Lost Knowledge Needs Finding

Potato
Holy Scrap Springs photo by Mikeysklar

This week Im working on a series of podcasts as well as an article for United Academics Magazine which focuses on people who have created their own home and work spaces. Those who left cities and suburbs, left houses and apartments, left conventional jobs, and moved to a rural or undeveloped place. In their new environments they have built or rebuilt their homes using a mix of traditional, proven techniques and new, innovative features.  They do things like grow/raise their own food, collect their own water, generate their own power, and create their own kinds of income-generating work.

This phenomenon, at first glance, is nothing new; people have been leaving cities for the country periodically for decades. (though statistically more people do the opposite) But this generation is the unique above all for the techniques and knowledge it brings to these remote locations. Knowledge that is not only their own, but the never-ending collective knowledge one can consult via the internet. Installing a solar power system? Never built a barn before? Canned your own preserves? Check youtube, the step-by-step instructions are there waiting for you.

Of course the internet is not the only source of knowledge, the offline community that one joins when moving to a rural area also has its own experience and skills which might be called upon. Between the depth of the internet and the generations of experience in your town, whatever it is you don’t yet know how to do on your own, you can learn. And this is exactly what is happening.

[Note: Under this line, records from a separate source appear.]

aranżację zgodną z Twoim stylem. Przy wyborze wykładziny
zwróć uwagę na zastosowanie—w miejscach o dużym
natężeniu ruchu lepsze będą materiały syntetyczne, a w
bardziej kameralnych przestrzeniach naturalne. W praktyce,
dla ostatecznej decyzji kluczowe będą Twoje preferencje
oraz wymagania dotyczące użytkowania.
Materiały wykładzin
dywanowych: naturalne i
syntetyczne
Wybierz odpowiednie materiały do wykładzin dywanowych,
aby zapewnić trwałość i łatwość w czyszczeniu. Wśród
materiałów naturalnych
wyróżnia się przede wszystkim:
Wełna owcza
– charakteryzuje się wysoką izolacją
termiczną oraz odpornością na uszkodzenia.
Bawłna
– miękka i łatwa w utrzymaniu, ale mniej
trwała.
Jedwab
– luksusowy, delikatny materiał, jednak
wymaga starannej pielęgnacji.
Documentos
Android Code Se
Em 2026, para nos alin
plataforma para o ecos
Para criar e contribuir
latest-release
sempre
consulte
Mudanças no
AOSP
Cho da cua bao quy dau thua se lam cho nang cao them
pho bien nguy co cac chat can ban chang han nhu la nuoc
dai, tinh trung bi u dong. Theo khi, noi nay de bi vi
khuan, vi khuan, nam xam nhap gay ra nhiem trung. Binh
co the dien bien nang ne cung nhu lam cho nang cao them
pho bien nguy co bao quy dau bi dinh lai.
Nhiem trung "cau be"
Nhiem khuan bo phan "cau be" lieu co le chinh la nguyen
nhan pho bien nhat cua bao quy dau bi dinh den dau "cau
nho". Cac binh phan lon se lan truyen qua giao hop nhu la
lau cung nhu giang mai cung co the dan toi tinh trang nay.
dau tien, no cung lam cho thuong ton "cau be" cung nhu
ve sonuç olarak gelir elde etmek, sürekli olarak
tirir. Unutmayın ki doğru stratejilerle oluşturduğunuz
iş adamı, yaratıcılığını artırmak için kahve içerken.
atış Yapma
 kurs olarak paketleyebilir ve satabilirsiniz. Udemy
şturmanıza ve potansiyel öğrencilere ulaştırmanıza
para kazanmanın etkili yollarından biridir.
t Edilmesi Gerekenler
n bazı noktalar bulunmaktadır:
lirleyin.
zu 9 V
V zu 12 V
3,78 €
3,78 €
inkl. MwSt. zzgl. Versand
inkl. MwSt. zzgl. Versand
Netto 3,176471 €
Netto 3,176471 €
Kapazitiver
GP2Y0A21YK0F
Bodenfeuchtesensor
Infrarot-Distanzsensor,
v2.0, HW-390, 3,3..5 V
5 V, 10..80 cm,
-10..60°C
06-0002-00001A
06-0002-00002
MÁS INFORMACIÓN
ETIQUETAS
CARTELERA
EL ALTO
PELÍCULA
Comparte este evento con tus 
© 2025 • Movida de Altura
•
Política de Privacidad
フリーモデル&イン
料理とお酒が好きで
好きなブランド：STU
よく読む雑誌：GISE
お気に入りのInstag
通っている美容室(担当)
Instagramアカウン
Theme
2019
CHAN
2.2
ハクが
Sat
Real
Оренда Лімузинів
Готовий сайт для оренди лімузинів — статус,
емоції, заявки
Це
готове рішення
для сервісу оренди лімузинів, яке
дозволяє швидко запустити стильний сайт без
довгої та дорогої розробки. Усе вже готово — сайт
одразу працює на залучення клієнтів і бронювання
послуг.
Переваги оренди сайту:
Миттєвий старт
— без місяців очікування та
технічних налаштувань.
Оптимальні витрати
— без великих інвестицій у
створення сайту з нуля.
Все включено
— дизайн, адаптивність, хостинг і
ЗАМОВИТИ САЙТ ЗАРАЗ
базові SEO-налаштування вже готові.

Back in the urban-suburban world that so many in the western hemisphere see as the only two choices, such life changes are probably still seen as odd or undesirable. They might lose sleep over barely tenable costs of living and work stress, but they’ve grown up with the idea that this is all normal and simply “life”. Need something for the kids or for the house? Go to Walmart. Need heat? Turn up the thermostat.  All needs are met by some external service or source, all of which come at a monetary cost.  Again, at some point this may seem like the only way life works. But this group of people has proven otherwise, and their will to take action in this manner has inspired more people to do the same.

In the coming series of podcasts you will hear from this special group of people. They’re explain how they used to live and what led them to make a radical change. They’ll also explain the details about why this way of life not only works better for them, but why they are better prepared for the foreseeable future where the value of money decays further and the ability to grow or make things becomes more rare and necessary.